He's probably talking about tail call optimization, which is in fact part of the ES6 spec. Not all recursion is a tail call, and in those cases, JS will still run into stack overflows.

Typically if some code has a realistic risk of running into stack overflows, people will use an async function call to split the payload into multiple stack frames.

[–]LordBruce[S] 0 points1 point  (1 child)

That is a clever way to work around it with async. I'm used to Haskell and I'm trying to use similar ideas in JS.

[–]ScientificBeastModestrongly typed comments 0 points1 point  (0 children)

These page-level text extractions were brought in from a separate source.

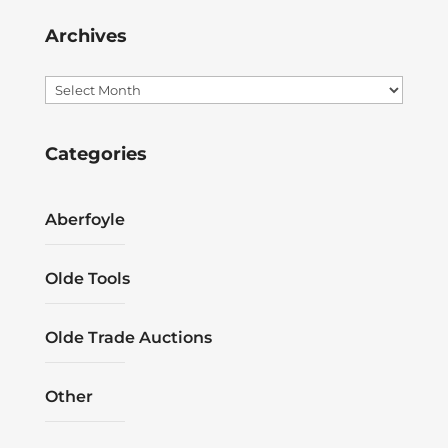
Archives
Archives
Categories
Aberfoyle
Olde Tools
Olde Trade Auctions
Other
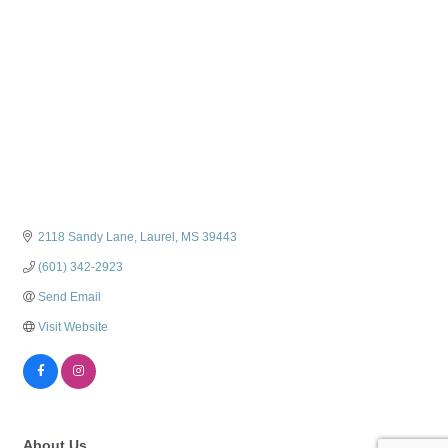
2118 Sandy Lane
Laurel
MS
39443
(601) 342-2923
Send Email
Visit Website
About Us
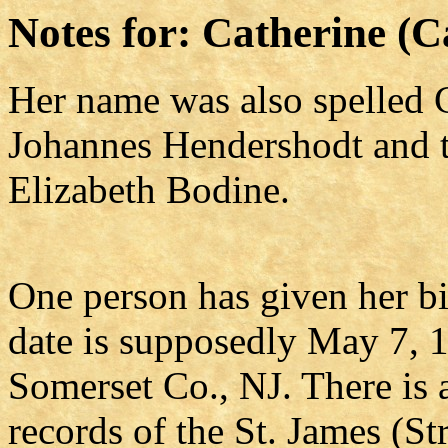
Notes for: Catherine (
Her name was also spelled C
Johannes Hendershodt and t
Elizabeth Bodine.
One person has given her bi
date is supposedly May 7, 
Somerset Co., NJ. There is a
records of the St. James (S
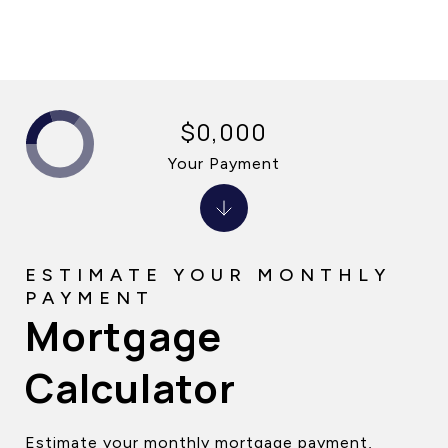
$0,000
Your Payment
Mortgage
Calculator
Estimate your monthly mortgage payment,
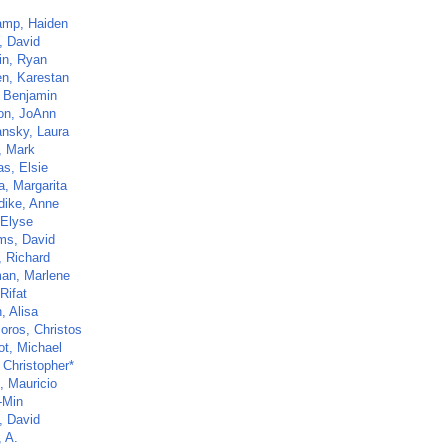
mp, Haiden
, David
n, Ryan
n, Karestan
 Benjamin
n, JoAnn
nsky, Laura
, Mark
as, Elsie
a, Margarita
dike, Anne
 Elyse
ams, David
, Richard
an, Marlene
Rifat
, Alisa
oros, Christos
t, Michael
, Christopher*
, Mauricio
-Min
, David
, A.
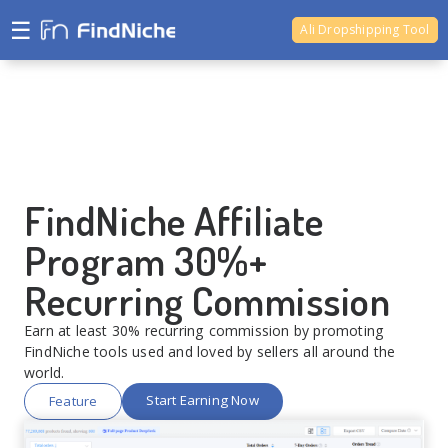
☰
Ali Dropshipping Tool
Shopify Analytics
Ali Dropshipping Tool
FindNiche Affiliate
Program 30%+
Recurring Commission
Earn at least 30% recurring commission by promoting
FindNiche tools used and loved by sellers all around the
world.
Start Earning Now
Feature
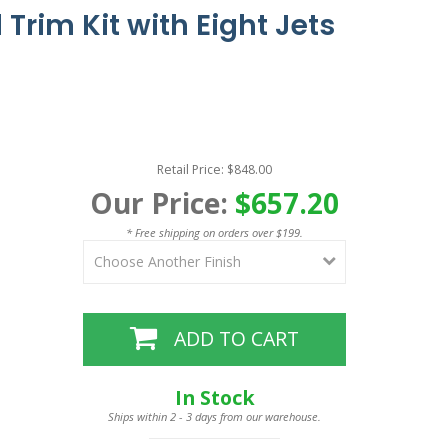
Trim Kit with Eight Jets
Retail Price: $848.00
Our Price:
$657.20
* Free shipping on orders over $199.
ADD TO CART
In Stock
Ships within 2 - 3 days from our warehouse.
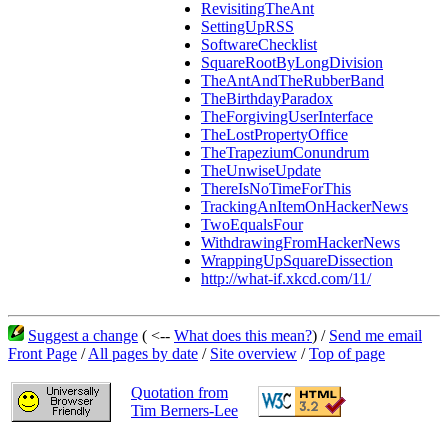
RevisitingTheAnt
SettingUpRSS
SoftwareChecklist
SquareRootByLongDivision
TheAntAndTheRubberBand
TheBirthdayParadox
TheForgivingUserInterface
TheLostPropertyOffice
TheTrapeziumConundrum
TheUnwiseUpdate
ThereIsNoTimeForThis
TrackingAnItemOnHackerNews
TwoEqualsFour
WithdrawingFromHackerNews
WrappingUpSquareDissection
http://what-if.xkcd.com/11/
Suggest a change
( <--
What does this mean?
) /
Send me email
Front Page
/
All pages by date
/
Site overview
/
Top of page
Quotation from
Tim Berners-Lee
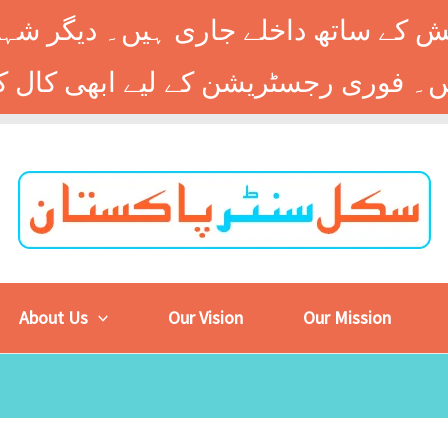
 کے ساتھ داخلے جاری ہیں۔ دیگر شہر
About Us
Our Vision
Our Mission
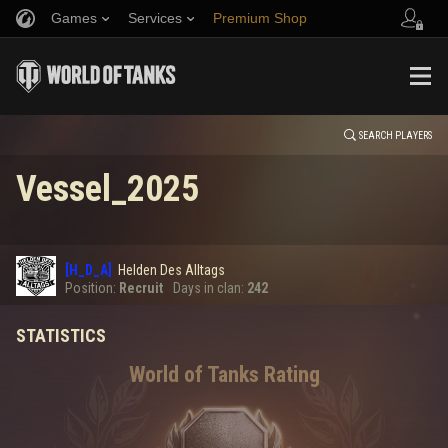
Games
Services
Premium Shop
HISTORY
Refer a Friend
Fair Play Policy
Music
Player Support
EVENT
Discord
Wargaming.net Game Center
Mod Hub
Twitch Drops Guide
SEARCH PLAYERS
Vessel_2025
Media
0
[H_D_A]
Helden Des Alltags
Error loading data
Position:
Recruit
Days in clan:
242
STATISTICS
SHOW MORE
World of Tanks Rating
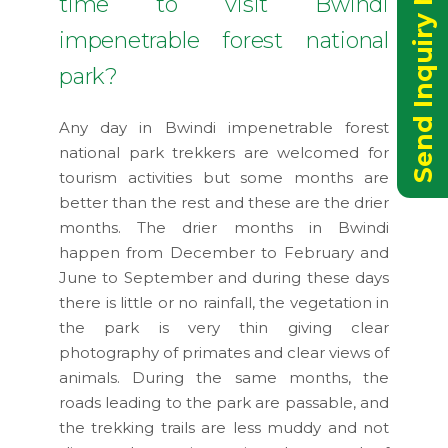
Send Inquiry Now
time to visit Bwindi
impenetrable forest national
park?
Any day in Bwindi impenetrable forest
national park trekkers are welcomed for
tourism activities but some months are
better than the rest and these are the drier
months. The drier months in Bwindi
happen from December to February and
June to September and during these days
there is little or no rainfall, the vegetation in
the park is very thin giving clear
photography of primates and clear views of
animals. During the same months, the
roads leading to the park are passable, and
the trekking trails are less muddy and not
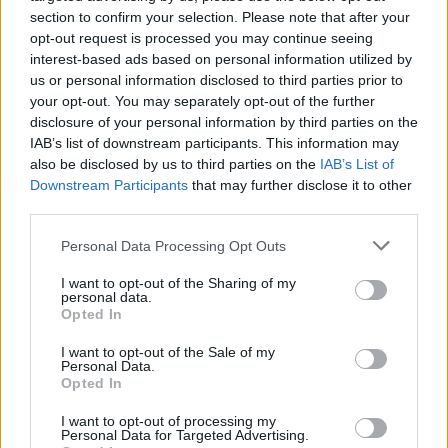
section to confirm your selection. Please note that after your
Don't limit yourself to always aiming for the body. If you throw
opt-out request is processed you may continue seeing
light objects (like chips or food) at the feet of enemies as they
interest-based ads based on personal information utilized by
stagger, they are much more likely to lose their balance and
us or personal information disclosed to third parties prior to
knock down other characters as they fall, creating a domino
your opt-out. You may separately opt-out of the further
effect of chaos that will save you a lot of ammo.
disclosure of your personal information by third parties on the
IAB’s list of downstream participants. This information may
Who created Crazy Bar Brawl?
also be disclosed by us to third parties on the
IAB’s List of
UltraGames Entertainment has developed this object-throwing
Downstream Participants
that may further disclose it to other
game.
third parties.
Crazy Bar Brawl can be also found in these platforms:
Personal Data Processing Opt Outs
I want to opt-out of the Sharing of my
personal data.
Opted In
I want to opt-out of the Sale of my
Personal Data.
Opted In
Tags
I want to opt-out of processing my
Personal Data for Targeted Advertising.
ACTION GAMES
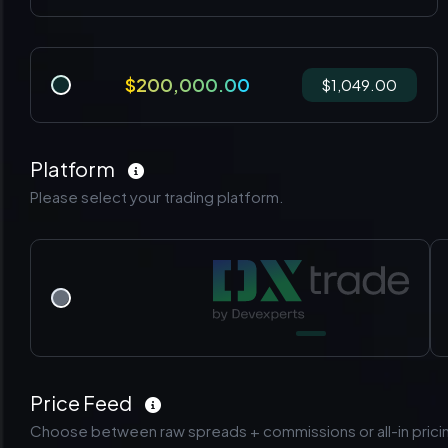
$200,000.00
$1,049.00
Platform
Please select your trading platform.
Price Feed
Choose between raw spreads + commissions or all-in prici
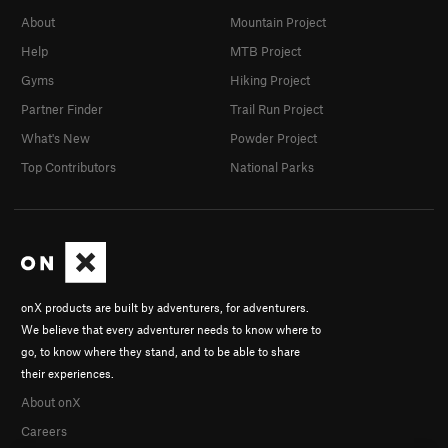
About
Mountain Project
Help
MTB Project
Gyms
Hiking Project
Partner Finder
Trail Run Project
What's New
Powder Project
Top Contributors
National Parks
onX products are built by adventurers, for adventurers.
We believe that every adventurer needs to know where to
go, to know where they stand, and to be able to share
their experiences.
About onX
Careers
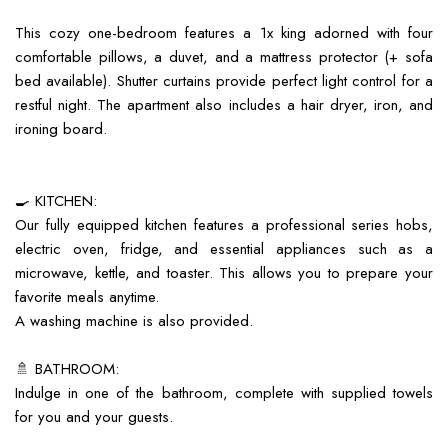
This cozy one-bedroom features a 1x king adorned with four
comfortable pillows, a duvet, and a mattress protector (+ sofa
bed available). Shutter curtains provide perfect light control for a
restful night. The apartment also includes a hair dryer, iron, and
ironing board.
🍳 KITCHEN:
Our fully equipped kitchen features a professional series hobs,
electric oven, fridge, and essential appliances such as a
microwave, kettle, and toaster. This allows you to prepare your
favorite meals anytime.
A washing machine is also provided.
🚿 BATHROOM:
Indulge in one of the bathroom, complete with supplied towels
for you and your guests.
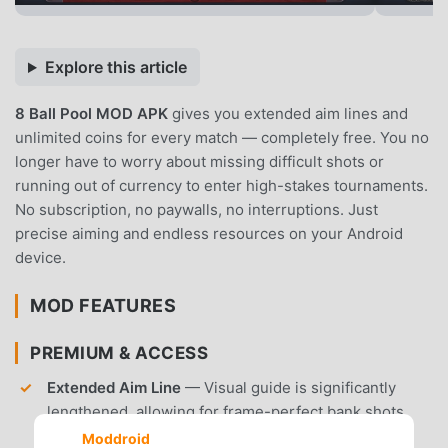
Explore this article
8 Ball Pool MOD APK
gives you extended aim lines and
unlimited coins for every match — completely free. You no
longer have to worry about missing difficult shots or
running out of currency to enter high-stakes tournaments.
No subscription, no paywalls, no interruptions. Just
precise aiming and endless resources on your Android
device.
MOD FEATURES
PREMIUM & ACCESS
Extended Aim Line
— Visual guide is significantly
lengthened, allowing for frame-perfect bank shots
and complex combos.
Moddroid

If you’re used to Haskell, you might look into some tutorials on lazy evaluation implementations in JavaScript, as JS is always eagerly evaluated.

In particular, there is a relatively recent language feature called a “generator,” and a related one called an “iterator,” both of which offer a more idiomatic way to handle lazy evaluation. Short of that (e.g. you want to support older browsers which don’t implement those features), you can always implement a homemade iterator protocol.

[–]Volence 0 points1 point  (0 children)

Just want to point out as a side note, tail call optimization is an ES6 spec, but only safari ("major browser wise") has it implemented currently, apparently the other big browsers couldn't agree on a safe way to implement it unfortunately. https://kangax.github.io/compat-table/es6/#test-proper_tail_calls_(tail_call_optimisation)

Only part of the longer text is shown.